**What you need to do**
Say the number of lines in the records below that hold the word "Center", and only that number.

**Material provided**
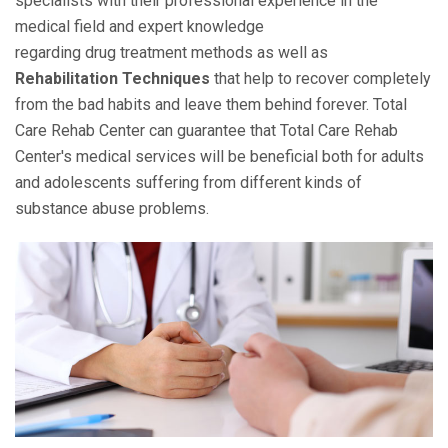
specialists with their professional experience in the
medical field and expert knowledge
regarding drug treatment methods as well as
Rehabilitation Techniques
that help to recover completely
from the bad habits and leave them behind forever. Total
Care Rehab Center can guarantee that Total Care Rehab
Center's medical services will be beneficial both for adults
and adolescents suffering from different kinds of
substance abuse problems.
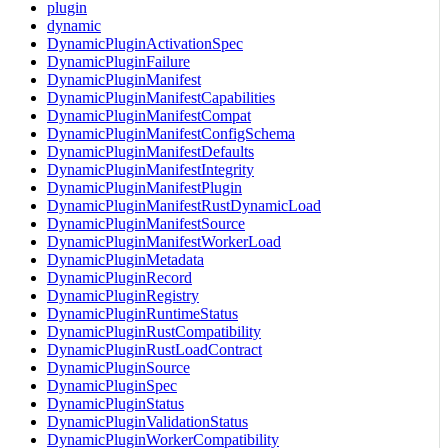
plugin
dynamic
DynamicPluginActivationSpec
DynamicPluginFailure
DynamicPluginManifest
DynamicPluginManifestCapabilities
DynamicPluginManifestCompat
DynamicPluginManifestConfigSchema
DynamicPluginManifestDefaults
DynamicPluginManifestIntegrity
DynamicPluginManifestPlugin
DynamicPluginManifestRustDynamicLoad
DynamicPluginManifestSource
DynamicPluginManifestWorkerLoad
DynamicPluginMetadata
DynamicPluginRecord
DynamicPluginRegistry
DynamicPluginRuntimeStatus
DynamicPluginRustCompatibility
DynamicPluginRustLoadContract
DynamicPluginSource
DynamicPluginSpec
DynamicPluginStatus
DynamicPluginValidationStatus
DynamicPluginWorkerCompatibility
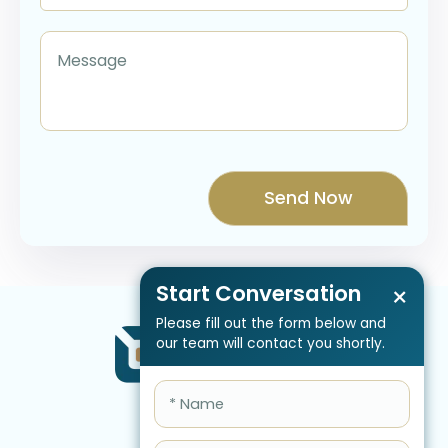
Start Conversation
×
Please fill out the form below and
our team will contact you shortly.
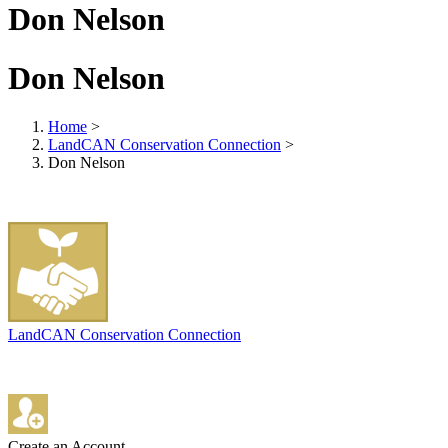
Don Nelson
Don Nelson
Home
>
LandCAN Conservation Connection
>
Don Nelson
LandCAN Conservation Connection
Create an Account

**Response**
2